------ Extracted information ------
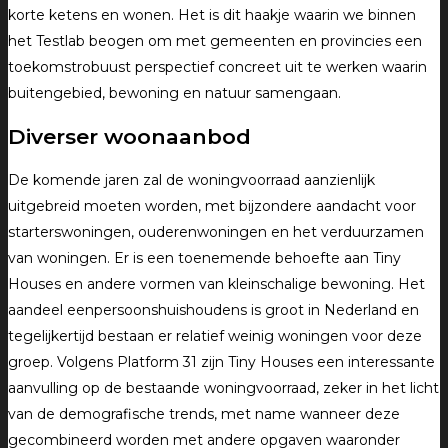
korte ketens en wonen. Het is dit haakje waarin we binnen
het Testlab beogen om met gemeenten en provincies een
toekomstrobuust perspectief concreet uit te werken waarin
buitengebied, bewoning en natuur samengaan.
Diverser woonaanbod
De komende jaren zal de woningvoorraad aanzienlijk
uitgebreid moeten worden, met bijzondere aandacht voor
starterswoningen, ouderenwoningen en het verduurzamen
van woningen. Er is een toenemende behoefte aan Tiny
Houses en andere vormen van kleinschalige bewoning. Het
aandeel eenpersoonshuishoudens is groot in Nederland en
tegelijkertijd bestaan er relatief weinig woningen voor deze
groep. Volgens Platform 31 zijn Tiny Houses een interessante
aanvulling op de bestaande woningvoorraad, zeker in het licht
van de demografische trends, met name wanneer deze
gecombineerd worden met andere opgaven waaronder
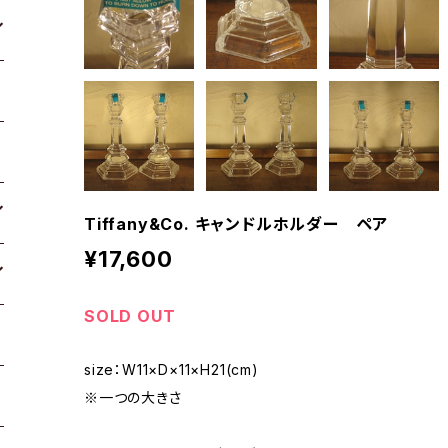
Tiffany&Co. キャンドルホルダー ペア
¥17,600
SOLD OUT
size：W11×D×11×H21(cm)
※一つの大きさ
------
------ Extracted information ------
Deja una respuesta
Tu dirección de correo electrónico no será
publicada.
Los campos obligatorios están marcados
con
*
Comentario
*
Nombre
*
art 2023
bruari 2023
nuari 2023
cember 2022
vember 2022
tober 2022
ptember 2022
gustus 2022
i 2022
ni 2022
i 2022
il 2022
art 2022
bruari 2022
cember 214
------
- Exercise description -
Copy the lines of the data above exactly as written, beginning with the line containing "korte ketens en" and ending with the line containing "Diverser woonaanbod", and leave out all other lines.

- Exercise solution -
korte ketens en wonen. Het is dit haakje waarin we binnen
het Testlab beogen om met gemeenten en provincies een
toekomstrobuust perspectief concreet uit te werken waarin
buitengebied, bewoning en natuur samengaan.
Diverser woonaanbod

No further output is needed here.